Es ist nur ein kurzer Aufstieg, doch er eröffnet eine andere Welt. Von der chaotischen Piazza Dante im historischen Zentrum der Stadt führen Stiegen und steile, winkelige Gassen zu einer Terrasse. Sie gibt den Blick frei über Neapel bis zum Vesuv. Und an ihrem Rand steht die Stazione Bellini, erbaut 1892, ein ehemaliges E-Werk und seit dem Wochenende Sitz des Museo Archivio Laboratorio per le Arti Contemporanee Hermann Nitsch.

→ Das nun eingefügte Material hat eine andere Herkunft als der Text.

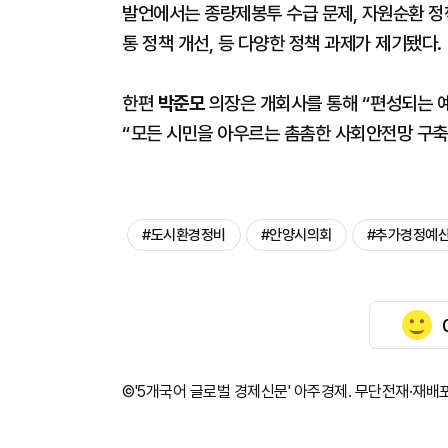
발언에서는 종량제봉투 수급 문제, 자원순환 정책
통 정책 개선, 등 다양한 정책 과제가 제기됐다.
한편
박준모
의장은 개회사를 통해 “편성되는 
“모든 시민을 아우르는 촘촘한 사회안전망 구축
#도시환경정비
#안양시의회
#추가경정예
©'5개국어 글로벌 경제신문' 아주경제. 무단전재·재배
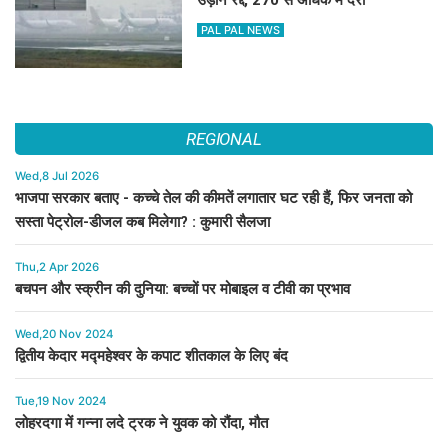
PAL PAL NEWS
REGIONAL
Wed,8 Jul 2026
भाजपा सरकार बताए - कच्चे तेल की कीमतें लगातार घट रही हैं, फिर जनता को
सस्ता पेट्रोल-डीजल कब मिलेगा? : कुमारी सैलजा
Thu,2 Apr 2026
बचपन और स्क्रीन की दुनिया: बच्चों पर मोबाइल व टीवी का प्रभाव
Wed,20 Nov 2024
द्वितीय केदार मद्महेश्वर के कपाट शीतकाल के लिए बंद
Tue,19 Nov 2024
लोहरदगा में गन्ना लदे ट्रक ने युवक को रौंदा, मौत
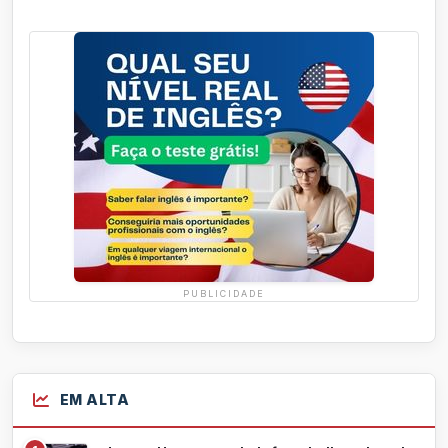
PUBLICIDADE
EM ALTA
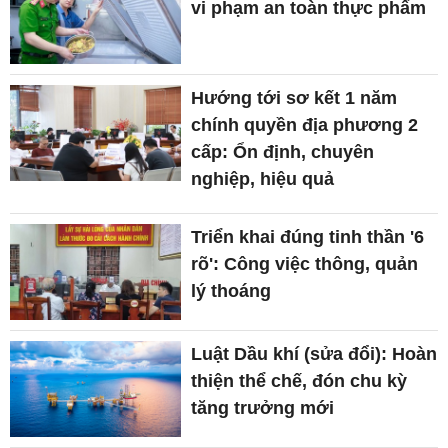
vi phạm an toàn thực phẩm
Hướng tới sơ kết 1 năm
chính quyền địa phương 2
cấp: Ổn định, chuyên
nghiệp, hiệu quả
Triển khai đúng tinh thần '6
rõ': Công việc thông, quản
lý thoáng
Luật Dầu khí (sửa đổi): Hoàn
thiện thể chế, đón chu kỳ
tăng trưởng mới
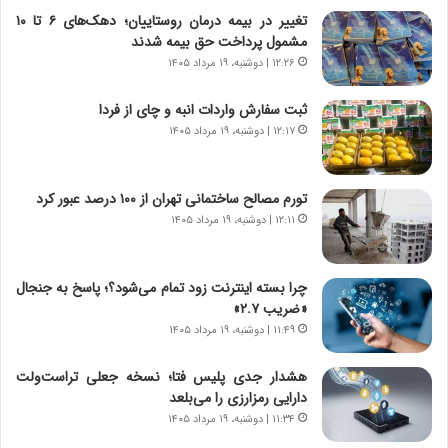
ه
ت
تغییر در بیمه درمان روستاییان؛ دهک‌های ۶ تا ۱۰
ا
ا
مشمول پرداخت حق بیمه شدند
ی
ر
ر
ی
۱۲:۲۶ | دوشنبه، ۱۹ مرداد ۱۴۰۵
ا
خ
ن‌
ا
ثبت سفارش واردات انبه و چای از فردا
خ
ی
۱۲:۱۷ | دوشنبه، ۱۹ مرداد ۱۴۰۵
و
ر
د
ا
ر
ن
تورم مصالح ساختمانی تهران از ۱۰۰ درصد عبور کرد
و
،
۱۲:۱۱ | دوشنبه، ۱۹ مرداد ۱۴۰۵
ر
ه
و
ی
ش
چ
چرا بسته اینترنت زود تمام می‌شود؟؛ پاسخ به جنجال
ن
گ
«ضریب ۲.۷»
ا
ا
۱۱:۴۹ | دوشنبه، ۱۹ مرداد ۱۴۰۵
س
ه
ت
ج
هشدار جدی پلیس فتا؛ نسخه جعلی تراست‌ولت
|
ز
دارایی رمزارزی را می‌بلعد
ب
ا
ر
۱۱:۳۴ | دوشنبه، ۱۹ مرداد ۱۴۰۵
ی
ن
ن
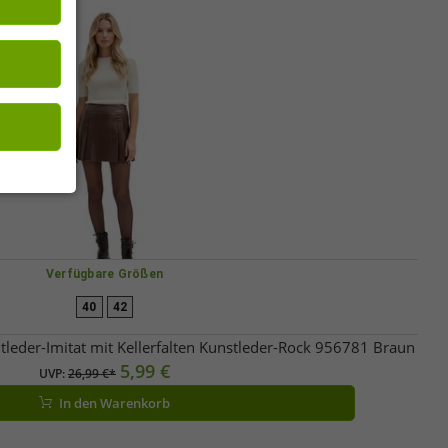
ssen. Deine
 Seiten mit
Verfügbare Größen
40
42
tleder-Imitat mit Kellerfalten Kunstleder-Rock 956781 Braun
5,99 €
UVP:
26,99 €*
In den Warenkorb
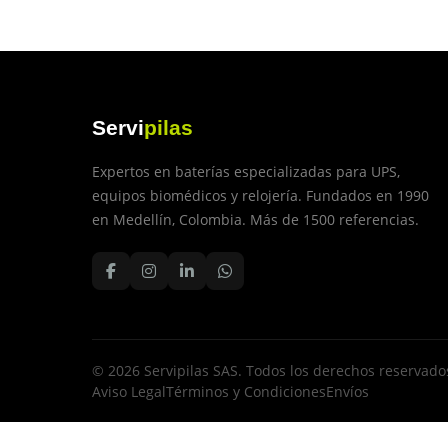
Servi
pilas
Expertos en baterías especializadas para UPS,
equipos biomédicos y relojería. Fundados en 1990
en Medellín, Colombia. Más de 1500 referencias.
© 2026 Servipilas SAS. Todos los derechos reservado
Aviso Legal
Términos y Condiciones
Envíos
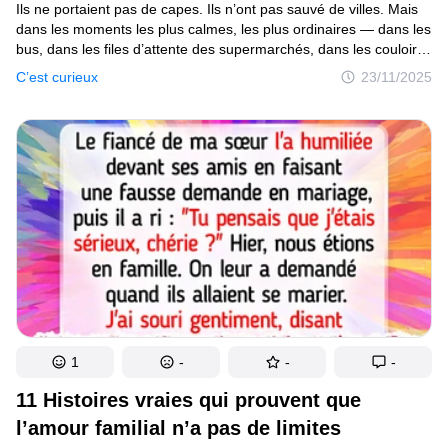
Ils ne portaient pas de capes. Ils n’ont pas sauvé de villes. Mais
dans les moments les plus calmes, les plus ordinaires — dans les
bus, dans les files d’attente des supermarchés, dans les couloirs
des hôpitaux et même chez eux — ces personnes ont fait
C’est curieux
23/11/2025
quelque chose dont le monde avait désespérément besoin : elles
ont choisi la gentillesse quand personne ne les regardait. Et cela
a tout changé.
1
-
-
-
11 Histoires vraies qui prouvent que
l’amour familial n’a pas de limites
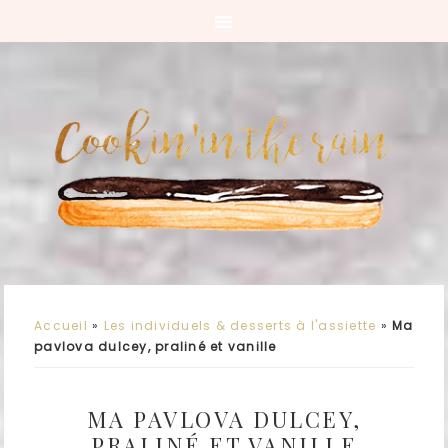
Accueil
»
Les individuels & desserts à l'assiette
»
Ma
pavlova dulcey, praliné et vanille
MA PAVLOVA DULCEY,
PRALINÉ ET VANILLE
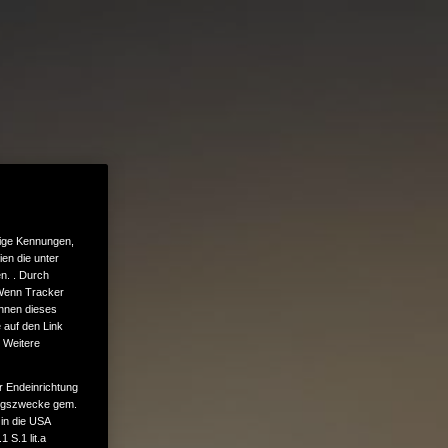
tige Kennungen,
en die unter
n. . Durch
 Wenn Tracker
önnen dieses
 auf den Link
. Weitere
r Endeinrichtung
tungszwecke gem.
 in die USA
 S.1 lit.a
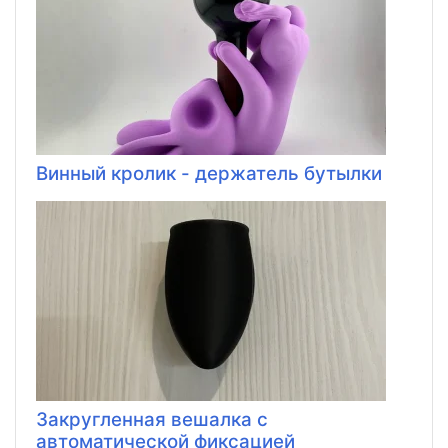
Винный кролик - держатель бутылки
Закругленная вешалка с
автоматической фиксацией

Mehr als 200 Freunde, Sammler, Kulturpolitiker und -experten waren hauptsächlich aus Österreich und Deutschland angereist, um am Samstagabend die Eröffnung des Nitsch-Museums zu feiern. Dazu kamen rund 2000 Neapolitaner jeden Alters, angezogen von Vorberichten in den Medien und von der Neugierde auf den österreichischen Künstler. (Dabei trat gleichzeitig Sophia Loren auf der Piazza Plebiscito bei dem Volksfest Piedigrotta als "Patin der Stadt" und Ehrengast auf.)

Die Eröffnung in allen Details bis hin zu Pizza, Mozzarella und Sachertorte - eine runde Sache also - organisierte Rita Nitsch, die unermüdliche Frau des Künstlers. Dass das Museum überhaupt zustande kam, ist dem Unternehmer, Galeristen und Verleger Giuseppe Morra und seiner jahrzehntelangen Freundschaft mit Nitsch zu danken.

Polysensorisches Ereignis

1974 organisierte Morra in seiner Galerie den ersten Auftritt des Aktionisten in Italien. Sie endete in einem Skandal und mit Landesverweisen. "Peppe aber hat zu mir gehalten", erinnert sich Nitsch. Über die Jahre kuratierte Morra weitere Orgien-Mysterien-Theater-Aufführungen und sammelte Dokumente und Relikte dessen an, was Nitsch als Gesamtkunstwerk anstrebt: ein polysensorisches Ereignis, das in der Nachfolge der Fluxus-Bewegung der Reinigung dient, der Katharsis im psychodynamischen Sinn und der Erlösung durch Schönheit.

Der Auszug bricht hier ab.